Re: [PATCH 39/39] xfs: expanding delayed logging design with background material

"Darrick J. Wong" <djwong@xxxxxxxxxx> · Thu, 27 May 2021 13:38:44 -0700

On Wed, May 19, 2021 at 10:13:17PM +1000, Dave Chinner wrote:
> From: Dave Chinner <dchinner@xxxxxxxxxx>
> 
> I wrote up a description of how transactions, space reservations and
> relogging work together in response to a question for background
> material on the delayed logging design. Add this to the existing
> document for ease of future reference.
> 
> Signed-off-by: Dave Chinner <dchinner@xxxxxxxxxx>
> ---
>  .../xfs-delayed-logging-design.rst            | 361 ++++++++++++++++--
>  1 file changed, 322 insertions(+), 39 deletions(-)
> 
> diff --git a/Documentation/filesystems/xfs-delayed-logging-design.rst b/Documentation/filesystems/xfs-delayed-logging-design.rst
> index 464405d2801e..395c63ca5b27 100644
> --- a/Documentation/filesystems/xfs-delayed-logging-design.rst
> +++ b/Documentation/filesystems/xfs-delayed-logging-design.rst
> @@ -1,29 +1,314 @@
>  .. SPDX-License-Identifier: GPL-2.0
>  
> -==========================
> -XFS Delayed Logging Design
> -==========================
> -
> -Introduction to Re-logging in XFS
> -=================================
> -
> -XFS logging is a combination of logical and physical logging. Some objects,
> -such as inodes and dquots, are logged in logical format where the details
> -logged are made up of the changes to in-core structures rather than on-disk
> -structures. Other objects - typically buffers - have their physical changes
> -logged. The reason for these differences is to reduce the amount of log space
> -required for objects that are frequently logged. Some parts of inodes are more
> -frequently logged than others, and inodes are typically more frequently logged
> -than any other object (except maybe the superblock buffer) so keeping the
> -amount of metadata logged low is of prime importance.
> -
> -The reason that this is such a concern is that XFS allows multiple separate
> -modifications to a single object to be carried in the log at any given time.

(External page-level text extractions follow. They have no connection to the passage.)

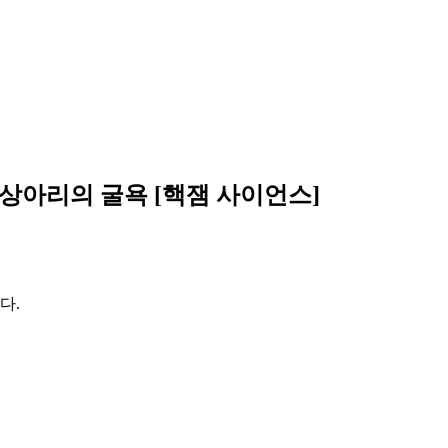
상아리의 굴욕 [핵잼 사이언스]
다.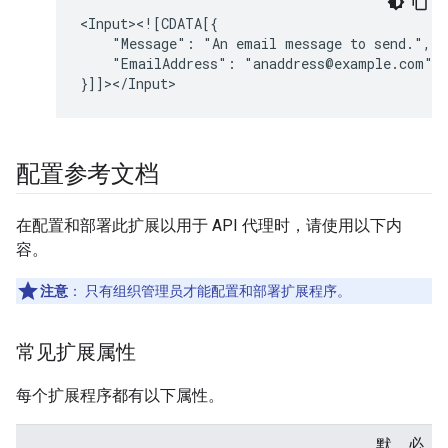
"Message":
"An
email
message
to
"EmailAddress":
"anaddress@example.com"

配置参考文档
在配置和部署此扩展以用于 API 代理时，请使用以下内
容。
注意
：
只有组织管理员才能配置和部署扩展程序。
常见扩展属性
每个扩展程序都有以下属性。
默
必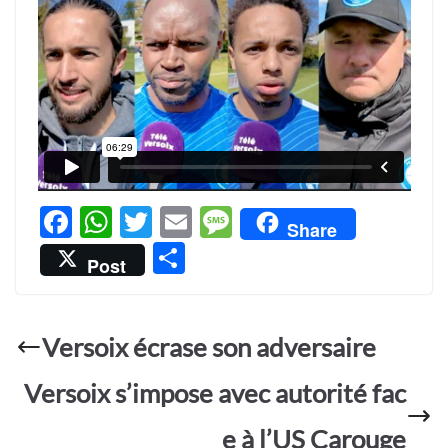
F
W
T
E
M
Share
ac
h
w
m
es
P
Post
e
at
itt
ail
sa
ar
b
s
er
g
ta
o
A
e
Versoix écrase son adversaire
g
o
p
er
Versoix s’impose avec autorité fac
k
p
e à l’US Carouge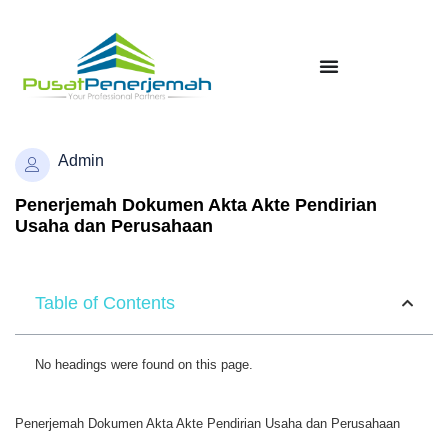
Admin
Penerjemah Dokumen Akta Akte Pendirian
Usaha dan Perusahaan
Table of Contents
No headings were found on this page.
Penerjemah Dokumen Akta Akte Pendirian Usaha dan Perusahaan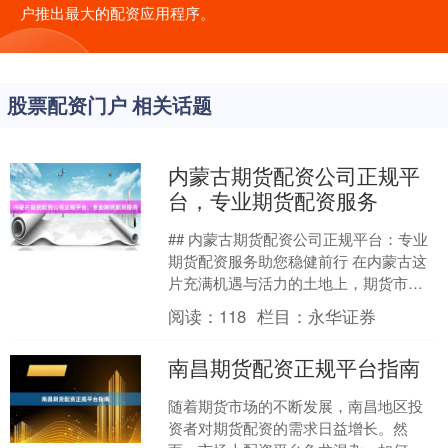
户推出最大的配资应用程序。
股票配资门户 相关话题
内蒙古期货配资公司正规平
台，专业期货配资服务
## 内蒙古期货配资公司正规平台：专业
期货配资服务助您稳健前行 在内蒙古这
片充满机遇与活力的土地上，期货市场
正吸引着越来越多投资者的目光。随着
阅读：
118
栏目：
永华证券
市场参与度的提升，....
南昌期货配资正规平台指南
随着期货市场的不断发展，南昌地区投
资者对期货配资的需求日益增长。然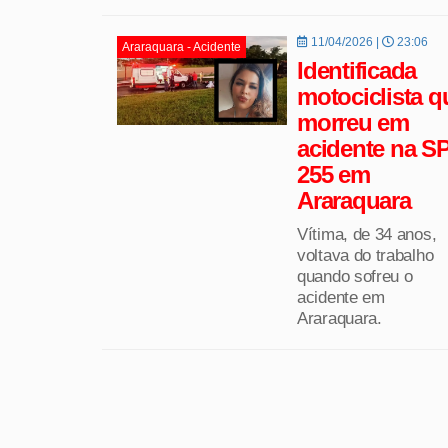
11/04/2026 |
23:06
Araraquara - Acidente
Identificada
motociclista q
morreu em
acidente na SP
255 em
Araraquara
Vítima, de 34 anos,
voltava do trabalho
quando sofreu o
acidente em
Araraquara.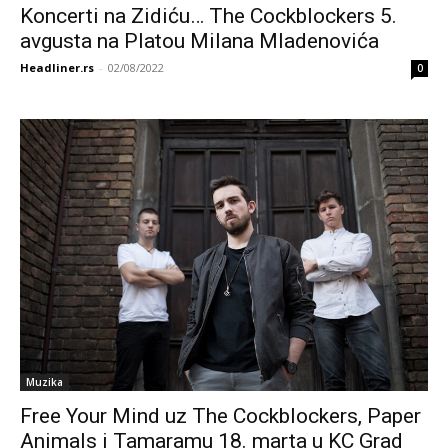
Koncerti na Zidiću… The Cockblockers 5.
avgusta na Platou Milana Mladenovića
Headliner.rs
-
02/08/2022
0
Muzika
Free Your Mind uz The Cockblockers, Paper
Animals i Tamaramu 18. marta u KC Grad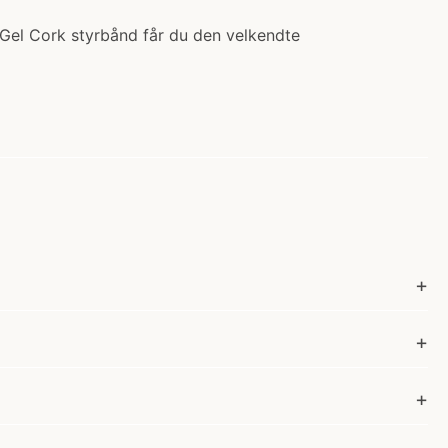
 Gel Cork styrbånd får du den velkendte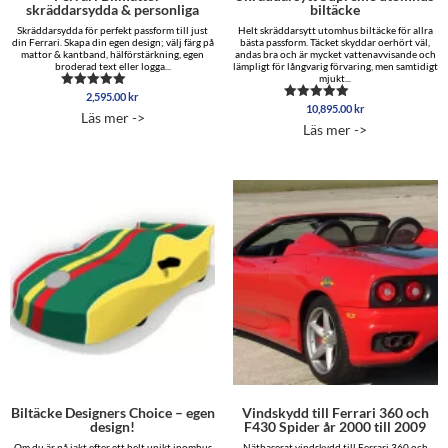
skräddarsydda & personliga
biltäcke
Skräddarsydda för perfekt passform till just
Helt skräddarsytt utomhus biltäcke för allra
din Ferrari. Skapa din egen design; välj färg på
bästa passform. Täcket skyddar oerhört väl,
mattor & kantband, hälförstärkning, egen
andas bra och är mycket vattenavvisande och
broderad text eller logga...
lämpligt för långvarig förvaring, men samtidigt
mjukt...
2,595.00
kr
Betygsatt
10,895.00
kr
4.85
Betygsatt
Läs mer ->
av 5
5.00
Läs mer ->
av 5
Biltäcke Designers Choice – egen
Vindskydd till Ferrari 360 och
design!
F430 Spider år 2000 till 2009
Om du är på jakt efter ett helt unikt inomhus
Nätbaserat vindskydd till Ferrari 360 och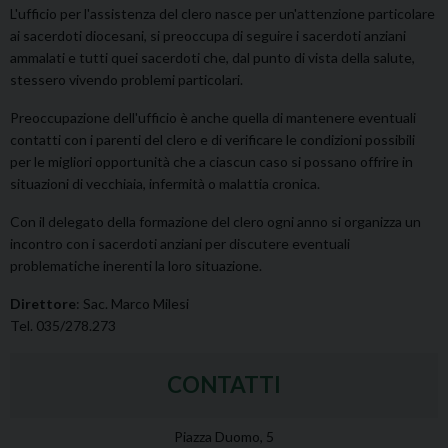
L'ufficio per l'assistenza del clero nasce per un'attenzione particolare
ai sacerdoti diocesani, si preoccupa di seguire i sacerdoti anziani
ammalati e tutti quei sacerdoti che, dal punto di vista della salute,
stessero vivendo problemi particolari.
Preoccupazione dell'ufficio è anche quella di mantenere eventuali
contatti con i parenti del clero e di verificare le condizioni possibili
per le migliori opportunità che a ciascun caso si possano offrire in
situazioni di vecchiaia, infermità o malattia cronica.
Con il delegato della formazione del clero ogni anno si organizza un
incontro con i sacerdoti anziani per discutere eventuali
problematiche inerenti la loro situazione.
Direttore
: Sac. Marco Milesi
Tel. 035/278.273
CONTATTI
Piazza Duomo, 5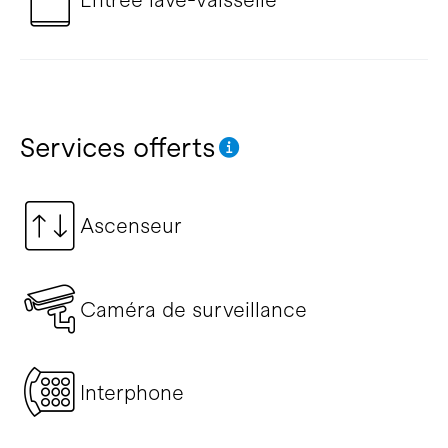
Services offerts
Ascenseur
Caméra de surveillance
Interphone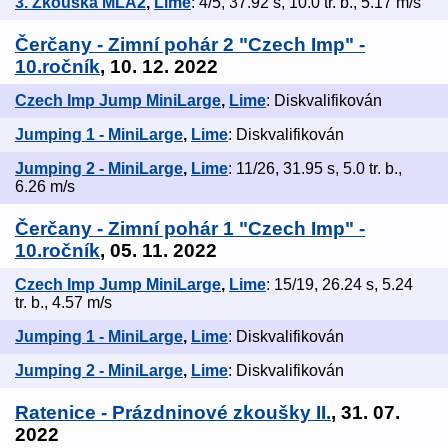
3. Zkouška MLA2
,
Lime
: 4/5, 37.92 s, 10.0 tr. b., 5.17 m/s
Čerčany - Zimní pohár 2 "Czech Imp" -
10.ročník
, 10. 12. 2022
Czech Imp Jump MiniLarge
,
Lime
: Diskvalifikován
Jumping 1 - MiniLarge
,
Lime
: Diskvalifikován
Jumping 2 - MiniLarge
,
Lime
: 11/26, 31.95 s, 5.0 tr. b.,
6.26 m/s
Čerčany - Zimní pohár 1 "Czech Imp" -
10.ročník
, 05. 11. 2022
Czech Imp Jump MiniLarge
,
Lime
: 15/19, 26.24 s, 5.24
tr. b., 4.57 m/s
Jumping 1 - MiniLarge
,
Lime
: Diskvalifikován
Jumping 2 - MiniLarge
,
Lime
: Diskvalifikován
Ratenice - Prázdninové zkoušky II.
, 31. 07.
2022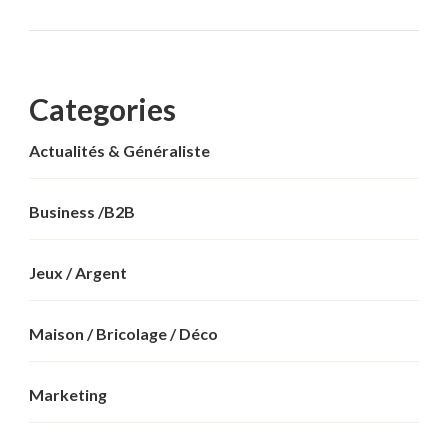
Categories
Actualités & Généraliste
Business /B2B
Jeux / Argent
Maison / Bricolage / Déco
Marketing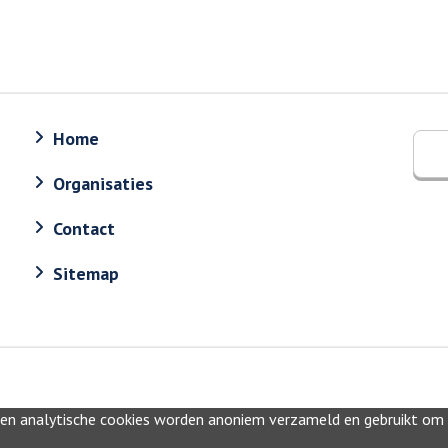
Home
Organisaties
Contact
Sitemap
 en analytische cookies worden anoniem verzameld en gebruikt om in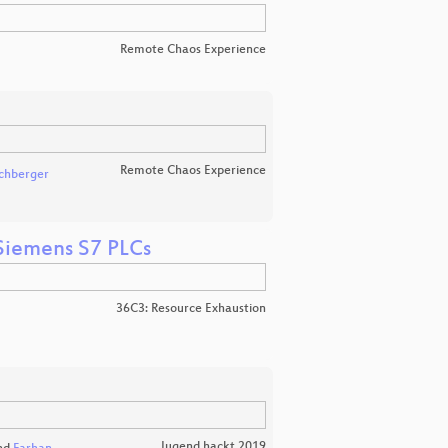
Remote Chaos Experience
Remote Chaos Experience
uchberger
Siemens S7 PLCs
36C3: Resource Exhaustion
Jugend hackt 2019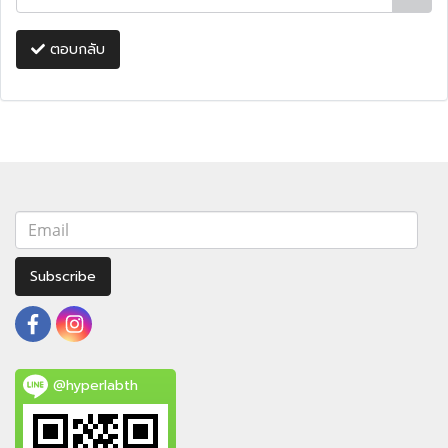
ตอบกลับ
Subscribe
@hyperlabth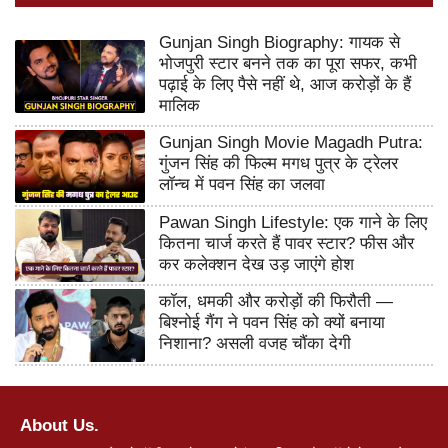
Gunjan Singh Biography: गायक से
भोजपुरी स्टार बनने तक का पूरा सफर, कभी
पढ़ाई के लिए पैसे नहीं थे, आज करोड़ों के हैं
मालिक
Gunjan Singh Movie Magadh Putra:
गुंजन सिंह की फिल्म मगध पुत्र के ट्रेलर
लॉन्च में पवन सिंह का जलवा
Pawan Singh Lifestyle: एक गाने के लिए
कितना चार्ज करते हैं पावर स्टार? फीस और
कर कलेक्शन देख उड़ जाएंगे होश
कॉल, धमकी और करोड़ों की फिरौती —
बिश्नोई गैंग ने पवन सिंह को क्यों बनाया
निशाना? असली वजह चौंका देगी
About Us.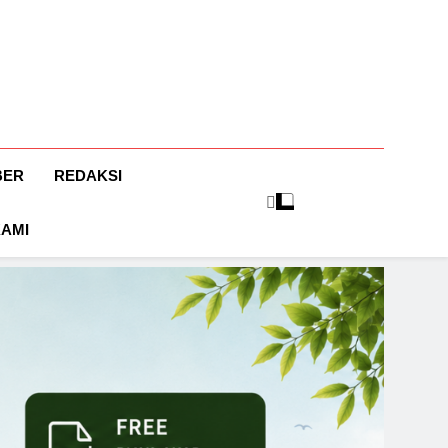
BER
REDAKSI
KAMI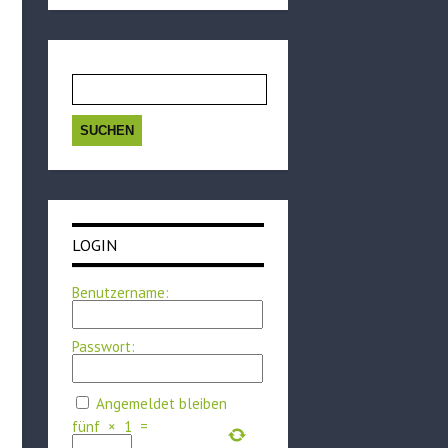
Suchen
nach:
LOGIN
Benutzername:
Passwort:
Angemeldet bleiben
fünf
×
1
=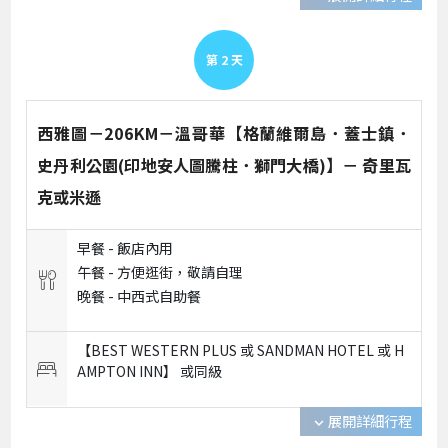
第
2
天
西雅圖－206KM－溫哥華【格蘭維爾島．蓋士鎮．
史丹利公園(印地安人圖騰柱．獅門大橋)】－ 奇里瓦
克或米遜
早餐 -
飯店內用
午餐 -
方便逛街，敬請自理
晚餐 -
中西式自助餐
【BEST WESTERN PLUS 或 SANDMAN HOTEL 或 H
AMPTON INN】 或
同級
展開詳細行程
expand_more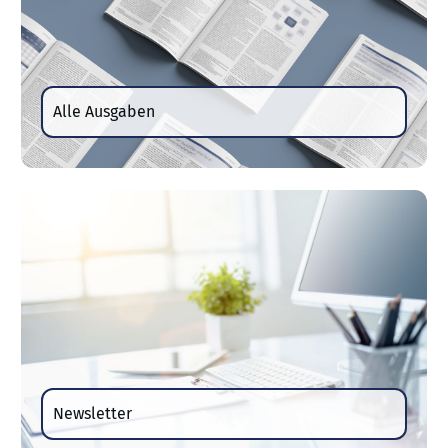
Alle Ausgaben
Newsletter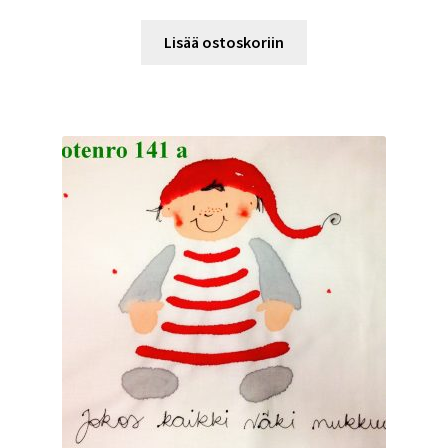
Lisää ostoskoriin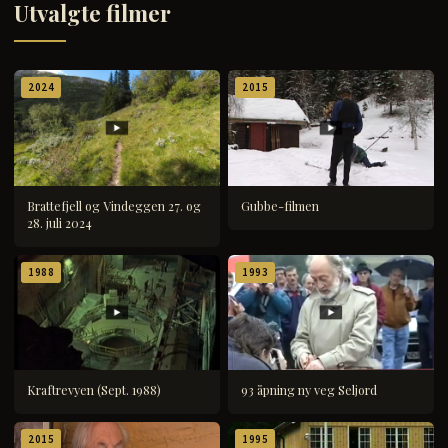
Utvalgte filmer
2024
2015
Brattefjell og Vindeggen 27. og
Gubbe-filmen
28. juli 2024
1988
1993
Kraftrevyen (Sept. 1988)
93 åpning ny veg Seljord
2015
1995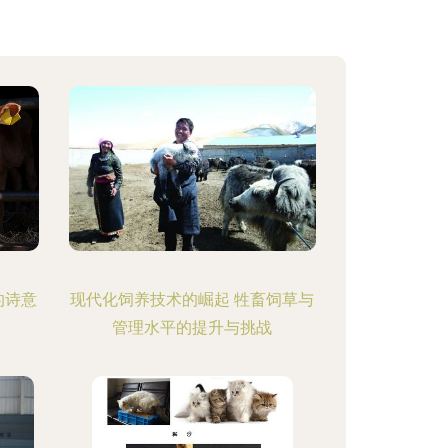
的诗意
现代化饲养技术的崛起 牲畜饲草与
管理水平的提升与挑战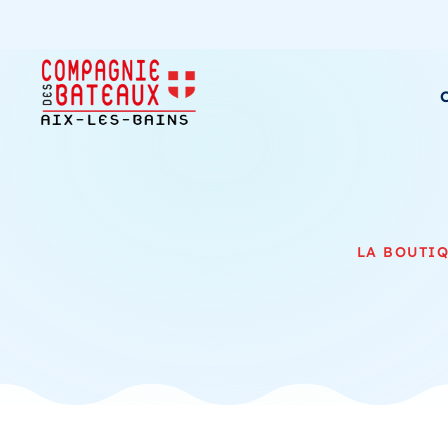
C
LA BOUTI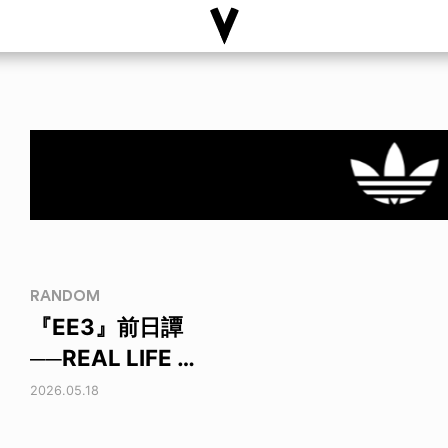
RANDOM
『EE3』前日譚
──REAL LIFE …
2026.05.18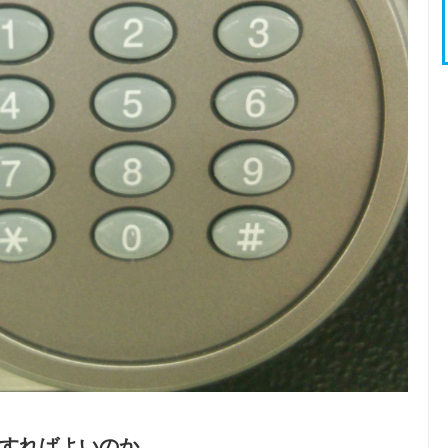
すればよいのか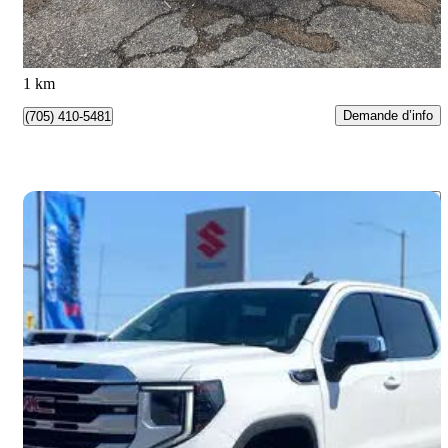
291 $/mois env.
Barrie, ON
1 km
Demande d’info
(705) 410-5481
Enreg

> -This allows the log to avoid needing to flush each change to disk before
> -recording a new change to the object. XFS does this via a method called
> -"re-logging". Conceptually, this is quite simple - all it requires is that any
> -new change to the object is recorded with a *new copy* of all the existing
> -changes in the new transaction that is written to the log.
> +==================
> +XFS Logging Design
> +==================
> +
> +Preamble
> +========
> +
> +This document describes the design and algorithms that the XFS journalling
> +subsystem is based on. This document describes the design and algorithms that
> +the XFS journalling subsystem is based on so that readers may familiarize
> +themselves with the general concepts of how transaction processing in XFS works.
> +
> +We begin with an overview of transactions in XFS, followed by describing how
> +transaction reservations are structured and accounted, and then move into how we
> +guarantee forwards progress for long running transactions with finite initial
> +reservations bounds. At this point we need to explain how relogging works. With
> +the basic concepts covered, the design of the delayed logging mechanism is
> +documented.
> +
> +
> +Introduction
> +============
> +
> +XFS uses Write Ahead Logging for ensuring changes to the filesystem metadata
> +are atomic and recoverable. For reasons of space and time efficiency, the
> +logging mechanisms are varied and complex, combining intents, logical and
> +physical logging mechanisms to provide the necessary recovery guarantees the
> +filesystem requires.
> +
> +Some objects, such as inodes and dquots, are logged in logical format where the
> +details logged are made up of the changes to in-core structures rather than
> +on-disk structures. Other objects - typically buffers - have their physical
> +changes logged. Long running atomic modifications have individual changes
> +chained together by intents, ensuring that journal recovery can restart and
> +finish an operation that was only partially done when the system stopped
> +functioning.
> +
> +The reason for these differences is to keep the amount of log space and CPU time
> +required to process objects being modified as small as possible and hence the
> +logging overhead as low as possible. Some items are very frequently modified,
> +and some parts of objects are more frequently modified than others, so keeping
> +the overhead of metadata logging low is of prime importance.
> +
> +The method used to log an item or chain modifications together isn't
> +particularly important in the scope of this document. It suffices to know that
> +the method used for logging a particular object or chaining modifications
> +together are different and are dependent on the object and/or modification being
> +performed. The logging subsystem only cares that certain specific rules are
> +followed to guarantee forwards progress and prevent deadlocks.
> +
> +
> +Transactions in XFS
> +===================
> +
> +XFS has two types of high level transactions, defined by the type of log space
> +reservation they take. These are known as "one shot" and "permanent"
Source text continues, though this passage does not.